Für das Verkaufslokal gibt es einen „Putzplan“, der die tägliche Reinigung nach Bedarf vorsieht. Die Mitarbeiter der Beklagten sind aber auch angewiesen, ständig die Sauberkeit des Bodens zu kontrollieren, während sie andere Arbeiten im Geschäft ausführen. Verunreinigungen sollten sofort bei Erkennen vom jeweiligen Mitarbeiter entfernt werden. Für die Kontrolle der Sauberkeit des Bodens ist die Filialleiterin zuständig; diese wird wiederum vom Regionalverkaufsleiter überprüft. Kontrollen, die lediglich der Überprüfung der Sauberkeit des Bodens dienen, sind im Betrieb der Beklagten nicht vorgesehen. Eigenes Putzpersonal für das Verkaufslokal gibt es nicht. Am Unfalltag waren in der Filiale die Mitarbeiterinnen P***** (Hauptkasse) und S***** zum Kassieren eingeteilt. Die Mitarbeiterin D***** war nach Bedarf für die Kassatätigkeit eingeteilt. Zusätzlich war die Filialleiterin anwesend. Laut Putzplan sollte die Mitarbeiterin S***** am Unfalltag die Reinigungsmaschine bedienen, sofern sie Zeit hat. Ansonsten wurde je nach Verfügbarkeit ein anderer Mitarbeiter bestimmt, die Reinigungsmaschine zu bedienen. Zum Unfallzeitpunkt verrichtete die Mitarbeiterin S***** gerade Kassatätigkeit. Die Mitarbeiterin D***** war mit Reinigungsarbeiten unter Einsatz der Putzmaschine an dem der Unfallstelle gegenüberliegenden Gang beschäftigt; die Filialleiterin nahm elektronische Bestellungen vor.
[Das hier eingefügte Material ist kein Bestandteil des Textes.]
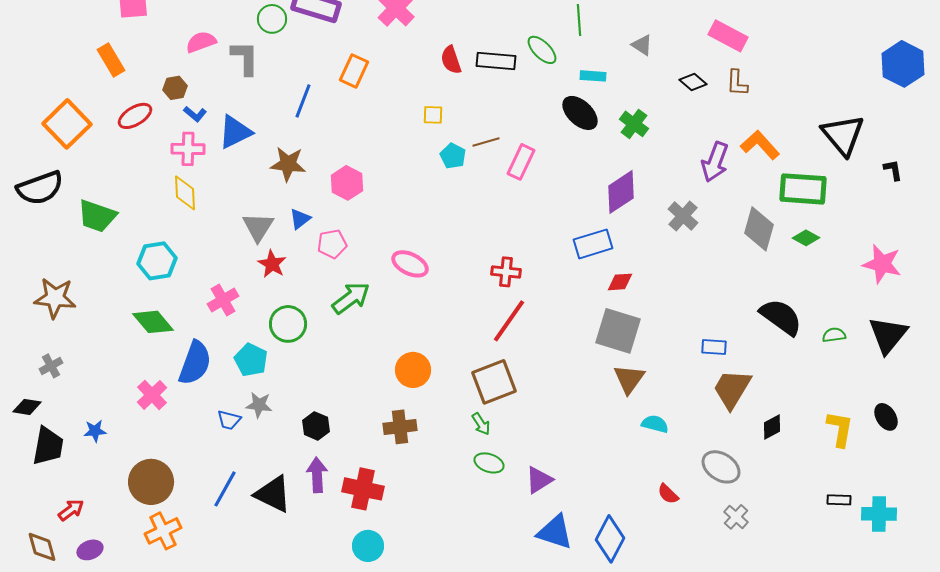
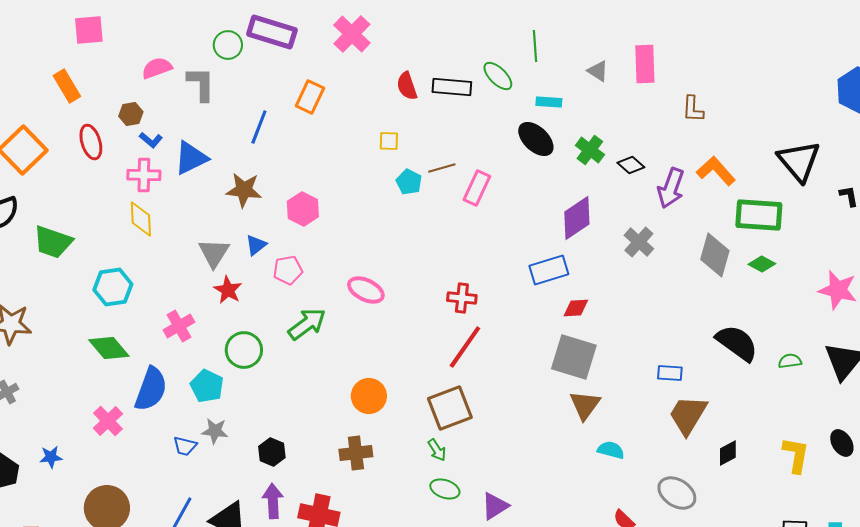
pink rectangle: (728, 36) -> (645, 64), moved, turned 60
black diamond: (693, 82) -> (631, 165), moved
red ellipse: (135, 116) -> (91, 142), turned -76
Das Verkaufslokal war im Frühjahr 2004 errichtet worden. Der Boden besteht aus rund 20 cm x 20 cm großen Fliesenplatten. In der Bau‑ und Betriebsstättenbewilligung 2003/2004 war für die Rutschhemmung keine konkrete behördliche Anforderung angegeben. Im Zeitpunkt deren Einbaus im Jahr 2004 war die Eignung der Fliesen gegeben. Sie entsprachen der Klasse „R 9“, sodass hinsichtlich ihrer Rutschhemmung der damalige Stand der Technik eingehalten war. Zum Zeitpunkt der Untersuchung durch den gerichtlichen Sachverständigen im August 2013 wiesen die an der Unfallstelle verlegten Fliesen die ursprünglich vorhandenen Gleit‑ und Rutschwerte nicht mehr auf. Bei Wasserlackenbildung und Ähnlichem besteht erhöhte Rutschgefahr, wobei die Nutzungssicherheit für diesen Fall (zum Zeitpunkt August 2013) nicht mehr gewährleistet war. Wie der exakte Zustand der Fliesen im Unfallzeitpunkt (im Februar 2012) beschaffen war, ist nicht mehr feststellbar. Bodenbeläge haben eine gewöhnliche Nutzungsdauer von 15 bis 35 Jahren.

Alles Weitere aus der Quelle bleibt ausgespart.